JOHNSTON CO., Okla. - The Johnston County Sheriff's Department took to social media Wednesday sharing photos and airing their frustrations.
They said they arrested a man around 2:30 a.m. for drugs and guns, but this repeat offender was back on the streets by 2:00pm.
The reason they say their jails have revolving doors is the passage of State Questions 780 and 781.
"Officers shouldn't have to deal with it over and over again because if it's just a misdemeanor, people will keep doing it," said Jenna Edwards, a concerned resident.
Edwards is talking about repeat offenders being let go hours after they're arrested for crimes now classified as a misdemeanor.
"If you have a large amount of meth that is dangerous to a lot of people, not only the people that are using it but others around it," said Clint Spencer. "I think it should be a felony."
Sheriff Jon Smith says he's just as frustrated as the residents he's working to protect.
"It's taken the burden off of the Oklahoma Department of Corrections, of course due to decreased inmate population, but it's placed the burden on local communities," said Smith. "That's a big complaint that we get that people are just tired of it."

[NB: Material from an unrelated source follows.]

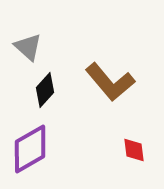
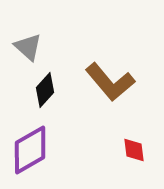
purple diamond: moved 1 px down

Supporters for State Questions 780 and 781 say treating drug addiction is more effective than incarcerating.
Another argument is that it saves the state millions since half of all people locked up in Oklahoma are non-violent offenders.
Captain Gary Dodd says metropolitan areas in our state voted for this to pass, but rural Oklahoma did not, and they're the ones who are being hit the hardest.
"We don't have the resources that metropolitan areas have," said Dodd. "We are not seeing the redistribution of funds that 781 promised us to help these people get help because we want people to get help."
They just hope voters educate themselves a little more next time before going to the polls.
"They need to read this stuff and not just take people's word for it," said Dodd. "Don`t even take our word for it, read it for yourself and make a decision."
Sheriff Smith says they are all for people getting clean, and that they've seen an increase of people going to the drug courts, but there's also been many officers injured when checking out drug related calls.